O sistema judicial brasileiro, ao despir-se de suas tradições de serenidade e zelo pelas garantias individuais, parece que se sente em seu momento de glória.

Hoje, num ato falho, o inefável Carlos Alberto Sardemberg, apresentando os destaques do jornal da CBN durante os últimos dias, disse que “o Supremo Tribunal Federal brilhou”, certamente por ter referendado os atos arbitrários de Sérgio Moro. Em seguida, tentou diminuir a “bandeira”, dizendo que o “brilhou” era apenas no sentido de ter atraído a atenção pública.

Não foi o único na “opinião publicada”que o fez. Aplaude-se o que seria a “prova” de que a “lei é para todos”, sem um pingo de vergonha de fingirem que nem é lei, nem para todos é, mas apenas para Lula e para quem possa.
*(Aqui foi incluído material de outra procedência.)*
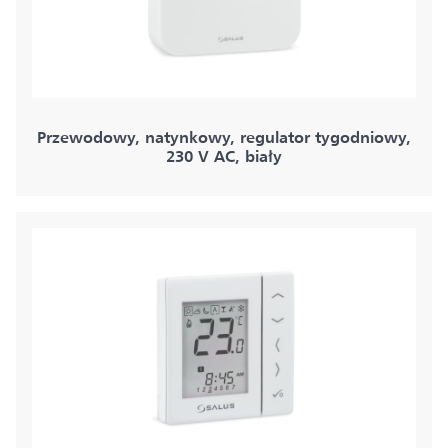
Przewodowy, natynkowy, regulator tygodniowy,
230 V AC, biały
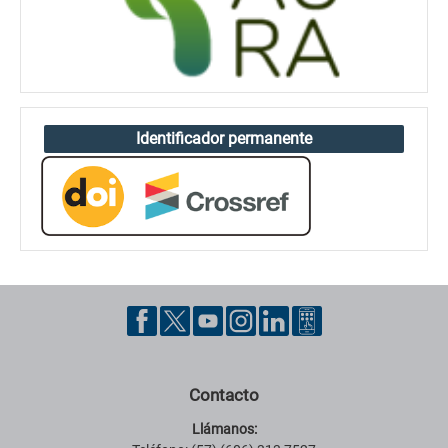
Identificador permanente
Contacto
Llámanos:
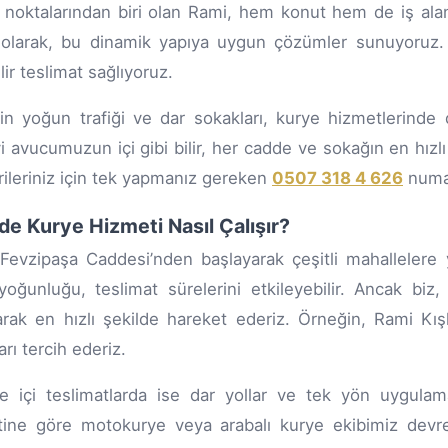
t noktalarından biri olan Rami, hem konut hem de iş alan
olarak, bu dinamik yapıya uygun çözümler sunuyoruz. Ö
lir teslimat sağlıyoruz.
in yoğun trafiği ve dar sokakları, kurye hizmetlerinde 
i avucumuzun içi gibi bilir, her cadde ve sokağın en hızlı 
ileriniz için tek yapmanız gereken
0507 318 4 626
numar
de Kurye Hizmeti Nasıl Çalışır?
Fevzipaşa Caddesi’nden başlayarak çeşitli mahallelere y
 yoğunluğu, teslimat sürelerini etkileyebilir. Ancak biz, b
arak en hızlı şekilde hareket ederiz. Örneğin, Rami K
rı tercih ederiz.
e içi teslimatlarda ise dar yollar ve tek yön uygulama
etine göre motokurye veya arabalı kurye ekibimiz devr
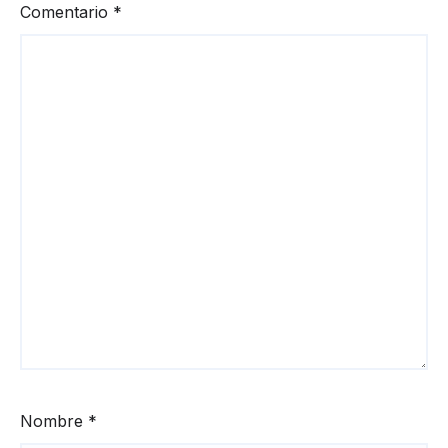
Comentario
*
Nombre
*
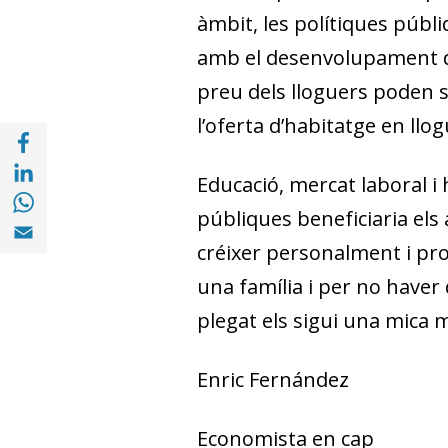
àmbit, les polítiques públ
amb el desenvolupament d’u
preu dels lloguers poden 
l’oferta d’habitatge en llog
Compartir a Facebook (opens in a new win
Compartir a with Linkedin (opens in a new
Educació, mercat laboral i 
Compartir a with Whatsapp (opens in a ne
públiques beneficiaria els
Compartir a Email (opens in a new window)
créixer personalment i pr
una família i per no haver
plegat els sigui una mica m
Enric Fernández
Economista en cap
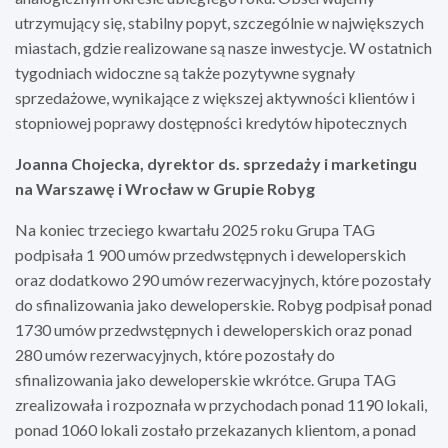
utrzymujący się, stabilny popyt, szczególnie w największych
miastach, gdzie realizowane są nasze inwestycje. W ostatnich
tygodniach widoczne są także pozytywne sygnały
sprzedażowe, wynikające z większej aktywności klientów i
stopniowej poprawy dostępności kredytów hipotecznych
Joanna Chojecka, dyrektor ds. sprzedaży i marketingu
na Warszawę i Wrocław w Grupie Robyg
Na koniec trzeciego kwartału 2025 roku Grupa TAG
podpisała 1 900 umów przedwstępnych i deweloperskich
oraz dodatkowo 290 umów rezerwacyjnych, które pozostały
do sfinalizowania jako deweloperskie. Robyg podpisał ponad
1730 umów przedwstępnych i deweloperskich oraz ponad
280 umów rezerwacyjnych, które pozostały do
sfinalizowania jako deweloperskie wkrótce. Grupa TAG
zrealizowała i rozpoznała w przychodach ponad 1190 lokali,
ponad 1060 lokali zostało przekazanych klientom, a ponad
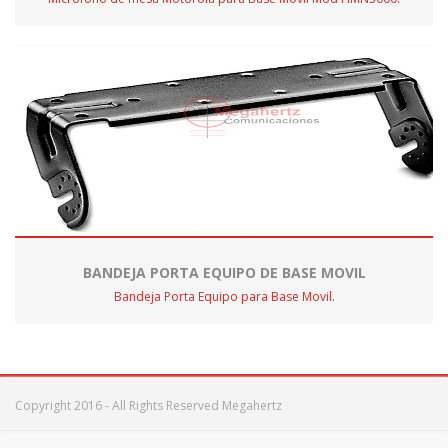
BANDEJA PORTA EQUIPO DE BASE MOVIL
Bandeja Porta Equipo para Base Movil.
Copyright 2016 - All Rights Reserved Megahertz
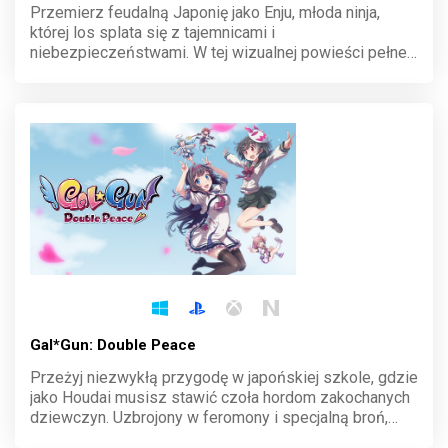
Przemierz feudalną Japonię jako Enju, młoda ninja,
której los splata się z tajemnicami i
niebezpieczeństwami. W tej wizualnej powieści pełnej
romansu i intryg, Twoje wybory kształtują historię.
Odkryj sekrety klanu Koga i zdecyduj, komu zaufasz w
walce o przetrwanie.
Gal*Gun: Double Peace
Przeżyj niezwykłą przygodę w japońskiej szkole, gdzie
jako Houdai musisz stawić czoła hordom zakochanych
dziewczyn. Uzbrojony w feromony i specjalną broń,
odpieraj ich uczucia, by ocalić swoje serce. Ta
O resultado desta ofensiva judicial sobre a política é a iminência de cairmos sob o domínio de um governante assumidamente autoritário, violento e estimulador da “justiça com as próprias mãos”.

Que é evidente, como o monstro que ficou conhecido com o nome de seu criador: Frankenstein, vai se voltar contra aquele que o criou.